News of Hugh Thomas’ resignation has spread worldwide, and even mainstream media has picked up the story. Pippa Cuckson from the London Telegraph wrote an interesting article explaining all the fuss about closing the jog to the public. Definitely worth a read, so click on over for the entire article and voice your support. —Visionaire
Top: William Fox-Pitt and Lionheart, photo by Samantha Clark
We have heard a lot from Locog about the importance of bringing equestrianism to the capital – at previous Games, it’s variously been out in the sticks, separate countries and, in 1956, another hemisphere. But to enthusiasts this latest twist either suggests that Locog is not sufficiently interested in equestrian to have swotted-up on its idiosyncrasies, or does get it, but still doesn’t care. Either way, it leaves a sour taste.

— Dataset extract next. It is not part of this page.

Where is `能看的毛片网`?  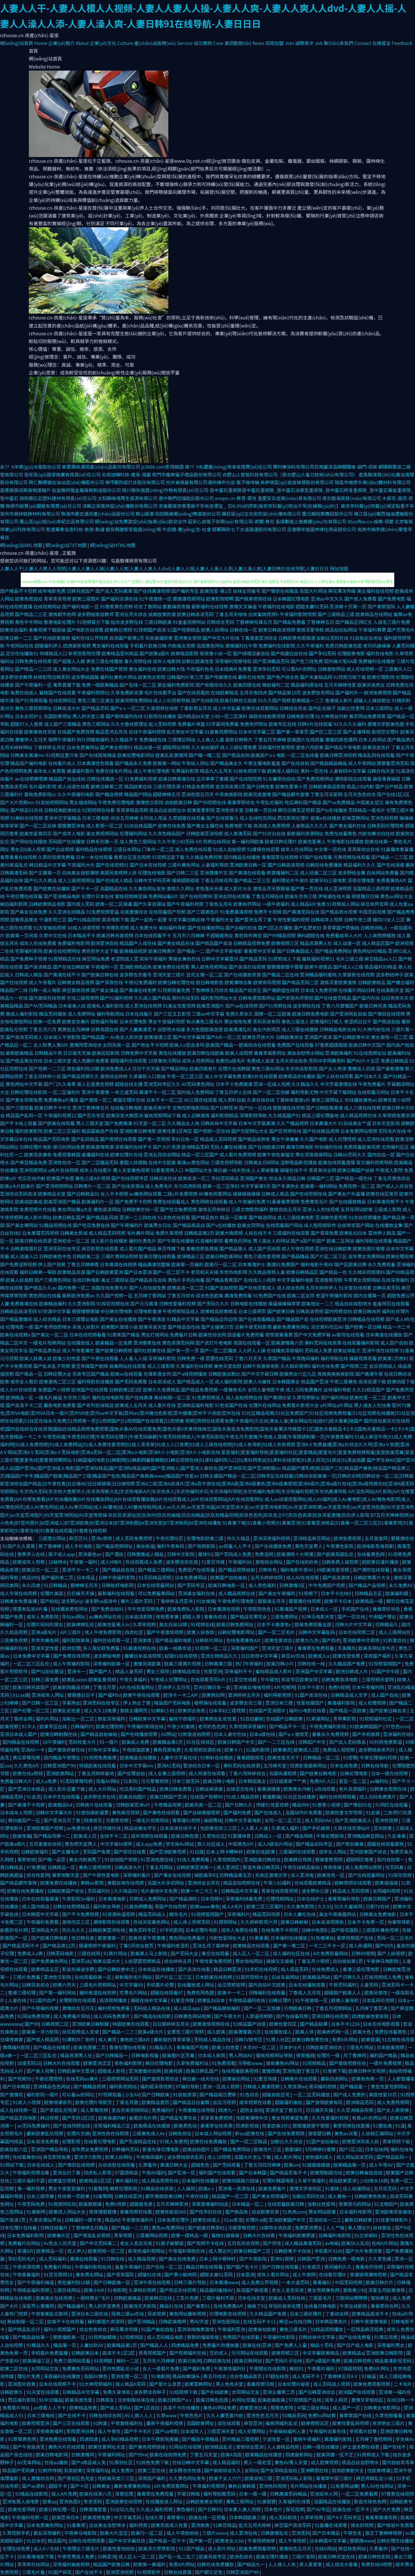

The inspections (also known as “trot-ups” and “jogs”) involve each horse being led in front of judges who decide it is fit to compete. There is one before the eventing starts – in this case July 27, the day of the opening ceremony; Locog’s reason for not being able to cope with spectators.
The more critical one is the morning after cross-country, before the final show jumping phase, at 7.30 a.m, an hour before Locog wants to open the turnstiles.
It’s ironic this happens in the centenary year of eventing at the Olympic Games. The three-day event of Stockholm 1912 was based on the training of army horses, with the middle discipline – cross-country and endurance – aimed at testing bravery and agility for the battlefield.
Only a few hundred people might have wanted to watch the first inspection at Greenwich, maybe two or three thousand the second, but that’s not the point: it’s part of the competition, and because overnight leaders can be sensationally chucked-out if the horse is remotely sore, public scrutiny is the guarantee of integrity.
The specialist Olympic dressage and show jumping disciplines, which begin once the eventing has finished, have inspections on July 31 and August 2, 3 and 8. Unlike eventing, these are not “contact” sports, so horse inspections are a simple advance check of wellbeing, with reduced spectator appeal.
Three of them take place on days when ticket-holders are already on site. With all this publicity some might now, out of sheer cussedness, descend on these more routine jogs. Locog’s transport management plan does, after all, encourage spectators to stagger journeys home by hanging around in the park. That’s the second irony.
The third is that Thomas won the same battle at two previous Games when obligatory public access wasn’t in FEI Olympic rules. Now it is, but the rule is not being enforced.